**Task goal**
Go through the entries and set each one down exactly.

**Data shown**
⁂

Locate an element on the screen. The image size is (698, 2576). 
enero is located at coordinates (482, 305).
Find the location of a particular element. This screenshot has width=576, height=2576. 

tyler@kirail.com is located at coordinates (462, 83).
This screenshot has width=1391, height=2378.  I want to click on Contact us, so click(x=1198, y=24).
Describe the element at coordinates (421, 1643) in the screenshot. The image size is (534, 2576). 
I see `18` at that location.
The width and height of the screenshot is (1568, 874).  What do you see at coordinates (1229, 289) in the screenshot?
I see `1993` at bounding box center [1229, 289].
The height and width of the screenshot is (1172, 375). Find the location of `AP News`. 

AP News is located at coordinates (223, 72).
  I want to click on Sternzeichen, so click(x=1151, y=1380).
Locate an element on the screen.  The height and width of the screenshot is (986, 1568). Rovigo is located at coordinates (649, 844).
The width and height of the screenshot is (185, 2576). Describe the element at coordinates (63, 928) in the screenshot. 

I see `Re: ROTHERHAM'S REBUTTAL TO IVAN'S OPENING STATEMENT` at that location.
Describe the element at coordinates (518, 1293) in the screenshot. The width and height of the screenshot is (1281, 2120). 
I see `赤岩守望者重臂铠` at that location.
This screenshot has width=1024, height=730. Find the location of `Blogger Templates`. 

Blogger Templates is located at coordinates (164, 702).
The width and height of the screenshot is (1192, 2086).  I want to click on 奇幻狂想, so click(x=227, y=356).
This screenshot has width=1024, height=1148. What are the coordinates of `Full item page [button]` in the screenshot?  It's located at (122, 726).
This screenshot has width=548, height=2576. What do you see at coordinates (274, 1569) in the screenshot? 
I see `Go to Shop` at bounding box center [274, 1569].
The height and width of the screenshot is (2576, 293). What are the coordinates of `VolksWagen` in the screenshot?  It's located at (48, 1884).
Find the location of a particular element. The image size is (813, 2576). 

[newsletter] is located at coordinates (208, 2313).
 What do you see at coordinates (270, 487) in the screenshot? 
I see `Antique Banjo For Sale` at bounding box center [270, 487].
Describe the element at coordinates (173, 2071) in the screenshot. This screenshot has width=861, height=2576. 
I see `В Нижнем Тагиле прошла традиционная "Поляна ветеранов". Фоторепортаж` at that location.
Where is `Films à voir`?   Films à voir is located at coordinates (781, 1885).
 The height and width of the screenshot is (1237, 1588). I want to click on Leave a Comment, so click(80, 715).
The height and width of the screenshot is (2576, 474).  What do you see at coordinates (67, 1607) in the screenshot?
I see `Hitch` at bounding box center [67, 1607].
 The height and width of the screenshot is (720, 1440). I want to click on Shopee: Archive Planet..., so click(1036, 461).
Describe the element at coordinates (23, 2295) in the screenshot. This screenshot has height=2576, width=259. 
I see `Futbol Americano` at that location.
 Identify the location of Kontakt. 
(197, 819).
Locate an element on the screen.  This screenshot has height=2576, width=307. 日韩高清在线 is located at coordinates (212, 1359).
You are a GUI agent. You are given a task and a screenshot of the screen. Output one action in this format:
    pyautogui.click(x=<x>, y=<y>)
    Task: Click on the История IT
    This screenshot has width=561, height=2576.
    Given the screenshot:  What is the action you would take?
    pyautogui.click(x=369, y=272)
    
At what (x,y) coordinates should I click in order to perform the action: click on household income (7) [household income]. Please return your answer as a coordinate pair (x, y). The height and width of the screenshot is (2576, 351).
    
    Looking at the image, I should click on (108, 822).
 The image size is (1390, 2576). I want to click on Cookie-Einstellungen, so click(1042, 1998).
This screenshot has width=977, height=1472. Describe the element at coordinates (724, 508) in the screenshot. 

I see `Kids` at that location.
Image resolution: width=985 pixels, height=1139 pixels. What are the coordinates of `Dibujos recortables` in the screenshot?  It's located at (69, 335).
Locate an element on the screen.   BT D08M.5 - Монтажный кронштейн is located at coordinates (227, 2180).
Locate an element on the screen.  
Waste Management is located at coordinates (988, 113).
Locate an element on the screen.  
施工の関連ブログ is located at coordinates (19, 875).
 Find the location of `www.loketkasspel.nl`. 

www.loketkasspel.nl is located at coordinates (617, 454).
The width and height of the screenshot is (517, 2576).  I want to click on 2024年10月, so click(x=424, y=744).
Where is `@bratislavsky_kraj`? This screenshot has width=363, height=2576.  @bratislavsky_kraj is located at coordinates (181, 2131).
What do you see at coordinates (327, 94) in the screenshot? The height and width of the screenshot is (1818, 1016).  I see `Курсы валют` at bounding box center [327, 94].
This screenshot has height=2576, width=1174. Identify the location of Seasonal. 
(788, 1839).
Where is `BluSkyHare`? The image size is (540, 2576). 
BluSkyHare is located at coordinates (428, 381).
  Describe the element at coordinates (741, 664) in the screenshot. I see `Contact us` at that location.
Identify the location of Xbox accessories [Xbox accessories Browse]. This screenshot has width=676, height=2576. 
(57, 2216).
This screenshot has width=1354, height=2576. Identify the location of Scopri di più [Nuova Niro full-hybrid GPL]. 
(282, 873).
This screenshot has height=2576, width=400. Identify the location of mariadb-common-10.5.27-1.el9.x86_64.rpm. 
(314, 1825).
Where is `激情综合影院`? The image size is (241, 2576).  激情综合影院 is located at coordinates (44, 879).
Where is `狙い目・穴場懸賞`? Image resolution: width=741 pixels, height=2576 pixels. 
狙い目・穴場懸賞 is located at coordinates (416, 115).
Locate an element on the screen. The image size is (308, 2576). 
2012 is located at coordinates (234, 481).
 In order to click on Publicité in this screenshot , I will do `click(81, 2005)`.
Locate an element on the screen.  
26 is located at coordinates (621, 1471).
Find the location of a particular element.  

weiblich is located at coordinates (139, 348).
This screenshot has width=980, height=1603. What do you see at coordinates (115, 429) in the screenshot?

⁂

**Your solution**
Locate an element on the screen. The image size is (698, 2576). 
enero is located at coordinates (482, 305).
Find the location of a particular element. This screenshot has width=576, height=2576. 

tyler@kirail.com is located at coordinates (462, 83).
This screenshot has width=1391, height=2378.  I want to click on Contact us, so click(x=1198, y=24).
Describe the element at coordinates (421, 1643) in the screenshot. The image size is (534, 2576). 
I see `18` at that location.
The width and height of the screenshot is (1568, 874).  What do you see at coordinates (1229, 289) in the screenshot?
I see `1993` at bounding box center [1229, 289].
The height and width of the screenshot is (1172, 375). Find the location of `AP News`. 

AP News is located at coordinates (223, 72).
  I want to click on Sternzeichen, so click(x=1151, y=1380).
Locate an element on the screen.  The height and width of the screenshot is (986, 1568). Rovigo is located at coordinates (649, 844).
The width and height of the screenshot is (185, 2576). Describe the element at coordinates (63, 928) in the screenshot. 

I see `Re: ROTHERHAM'S REBUTTAL TO IVAN'S OPENING STATEMENT` at that location.
Describe the element at coordinates (518, 1293) in the screenshot. The width and height of the screenshot is (1281, 2120). 
I see `赤岩守望者重臂铠` at that location.
This screenshot has width=1024, height=730. Find the location of `Blogger Templates`. 

Blogger Templates is located at coordinates (164, 702).
The width and height of the screenshot is (1192, 2086).  I want to click on 奇幻狂想, so click(x=227, y=356).
This screenshot has width=1024, height=1148. What are the coordinates of `Full item page [button]` in the screenshot?  It's located at (122, 726).
This screenshot has width=548, height=2576. What do you see at coordinates (274, 1569) in the screenshot? 
I see `Go to Shop` at bounding box center [274, 1569].
The height and width of the screenshot is (2576, 293). What are the coordinates of `VolksWagen` in the screenshot?  It's located at (48, 1884).
Find the location of a particular element. The image size is (813, 2576). 

[newsletter] is located at coordinates (208, 2313).
 What do you see at coordinates (270, 487) in the screenshot? 
I see `Antique Banjo For Sale` at bounding box center [270, 487].
Describe the element at coordinates (173, 2071) in the screenshot. This screenshot has width=861, height=2576. 
I see `В Нижнем Тагиле прошла традиционная "Поляна ветеранов". Фоторепортаж` at that location.
Where is `Films à voir`?   Films à voir is located at coordinates (781, 1885).
 The height and width of the screenshot is (1237, 1588). I want to click on Leave a Comment, so click(80, 715).
The height and width of the screenshot is (2576, 474).  What do you see at coordinates (67, 1607) in the screenshot?
I see `Hitch` at bounding box center [67, 1607].
 The height and width of the screenshot is (720, 1440). I want to click on Shopee: Archive Planet..., so click(1036, 461).
Describe the element at coordinates (23, 2295) in the screenshot. This screenshot has height=2576, width=259. 
I see `Futbol Americano` at that location.
 Identify the location of Kontakt. 
(197, 819).
Locate an element on the screen.  This screenshot has height=2576, width=307. 日韩高清在线 is located at coordinates (212, 1359).
You are a GUI agent. You are given a task and a screenshot of the screen. Output one action in this format:
    pyautogui.click(x=<x>, y=<y>)
    Task: Click on the История IT
    This screenshot has width=561, height=2576.
    Given the screenshot:  What is the action you would take?
    pyautogui.click(x=369, y=272)
    
At what (x,y) coordinates should I click in order to perform the action: click on household income (7) [household income]. Please return your answer as a coordinate pair (x, y). The height and width of the screenshot is (2576, 351).
    
    Looking at the image, I should click on (108, 822).
 The image size is (1390, 2576). I want to click on Cookie-Einstellungen, so click(1042, 1998).
This screenshot has width=977, height=1472. Describe the element at coordinates (724, 508) in the screenshot. 

I see `Kids` at that location.
Image resolution: width=985 pixels, height=1139 pixels. What are the coordinates of `Dibujos recortables` in the screenshot?  It's located at (69, 335).
Locate an element on the screen.   BT D08M.5 - Монтажный кронштейн is located at coordinates (227, 2180).
Locate an element on the screen.  
Waste Management is located at coordinates (988, 113).
Locate an element on the screen.  
施工の関連ブログ is located at coordinates (19, 875).
 Find the location of `www.loketkasspel.nl`. 

www.loketkasspel.nl is located at coordinates (617, 454).
The width and height of the screenshot is (517, 2576).  I want to click on 2024年10月, so click(x=424, y=744).
Where is `@bratislavsky_kraj`? This screenshot has width=363, height=2576.  @bratislavsky_kraj is located at coordinates (181, 2131).
What do you see at coordinates (327, 94) in the screenshot? The height and width of the screenshot is (1818, 1016).  I see `Курсы валют` at bounding box center [327, 94].
This screenshot has height=2576, width=1174. Identify the location of Seasonal. 
(788, 1839).
Where is `BluSkyHare`? The image size is (540, 2576). 
BluSkyHare is located at coordinates (428, 381).
  Describe the element at coordinates (741, 664) in the screenshot. I see `Contact us` at that location.
Identify the location of Xbox accessories [Xbox accessories Browse]. This screenshot has width=676, height=2576. 
(57, 2216).
This screenshot has width=1354, height=2576. Identify the location of Scopri di più [Nuova Niro full-hybrid GPL]. 
(282, 873).
This screenshot has height=2576, width=400. Identify the location of mariadb-common-10.5.27-1.el9.x86_64.rpm. 
(314, 1825).
Where is `激情综合影院`? The image size is (241, 2576).  激情综合影院 is located at coordinates (44, 879).
Where is `狙い目・穴場懸賞`? Image resolution: width=741 pixels, height=2576 pixels. 
狙い目・穴場懸賞 is located at coordinates (416, 115).
Locate an element on the screen. The image size is (308, 2576). 
2012 is located at coordinates (234, 481).
 In order to click on Publicité in this screenshot , I will do `click(81, 2005)`.
Locate an element on the screen.  
26 is located at coordinates (621, 1471).
Find the location of a particular element.  

weiblich is located at coordinates (139, 348).
This screenshot has width=980, height=1603. What do you see at coordinates (115, 429) in the screenshot?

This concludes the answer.